Declarations MUST be honest. If a model technically supports a feature but the adapter implementation doesn’t expose it, declare false. The capability surface is the substitutability boundary; lying about it breaks mid-session swaps.

For example, if Ollama’s API supports tools but the specific local model loaded doesn’t tool-call reliably, declare supports_tools: false for that model. Routing will skip it for tool turns.

4. Wire-format translation

This is where most of the work lives. Per provider, the adapter translates canonical → wire on request and wire → canonical on response.

4.1 The two universal hard parts

Tool calls and system prompts are where Anthropic and OpenAI most divergently shape their wire formats. The canonical format is a superset; adapters project losslessly onto each provider’s accepted shape.

4.1.1 Tool call serialization

Aspect	Canonical	Anthropic	OpenAI
Tool definition	`ToolDefinition` with `name`, `description`, `input_schema`	`{name, description, input_schema}` direct	`{type: "function", function: {name, description, parameters}}`
Tool call (in message)	`ToolUseBlock` in ASSISTANT message	`tool_use` content block	`tool_calls[]` array on the message; `function.arguments` is JSON-stringified
Tool result (separate role)	`ToolResultBlock` in TOOL message	`tool_result` content block in USER message	message with `role: tool`, `tool_call_id`, `content`
Input data type	`dict` (validated against schema)	`dict`	JSON-stringified; adapter parses on parse, stringifies on serialize
Tool ids	Canonical `tu_<ulid>`; bidirectional map per session	`toolu_*` (provider-issued)	`call_*` (provider-issued)

Adapters maintain a per-session bidirectional map between canonical and provider-issued tool ids per canonical-format §6.2. When parsing wire → canonical, look up or create the canonical id; when serializing canonical → wire, look up the provider id (or generate if first use of this canonical id with this provider).

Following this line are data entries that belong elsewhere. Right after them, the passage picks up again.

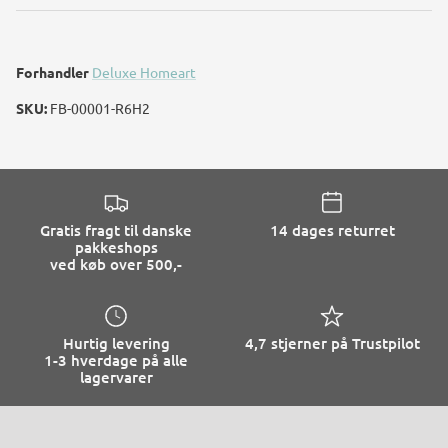
Forhandler
Deluxe Homeart
SKU:
FB-00001-R6H2
Gratis fragt til danske
14 dages returret
pakkeshops
ved køb over 500,-
Hurtig levering
4,7 stjerner på Trustpilot
1-3 hverdage på alle
lagervarer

4.1.2 System prompt placement

Canonical	Anthropic	OpenAI
`SYSTEM` role messages in list	Top-level `system` parameter	First message in `messages` with `role: system`

The adapter hoists / injects as needed. Multiple SYSTEM messages in the canonical list are concatenated (with \n\n separator) before placement.

4.2 Anthropic adapter specifics

Endpoint: POST https://api.anthropic.com/v1/messages

Request shape (high level):

{
    "model": <wire model name, derived from canonical id>,
    "max_tokens": request.max_output_tokens,
    "system": <hoisted system prompt or omitted>,
    "messages": [
        # USER, ASSISTANT, TOOL messages translated; SYSTEM hoisted out
    ],
    "tools": [<tool defs>] or omitted,
    "stop_sequences": request.stop_sequences,
    "temperature": request.temperature,
    "stream": request.stream,
}

Message translation:

Canonical USER → Anthropic user. Content blocks pass through (text, image).
Canonical ASSISTANT → Anthropic assistant. Content blocks pass through (text, tool_use, thinking).
Canonical TOOL → Anthropic user with tool_result content blocks. The tool_use_id is mapped to the provider’s stored id via the per-session map.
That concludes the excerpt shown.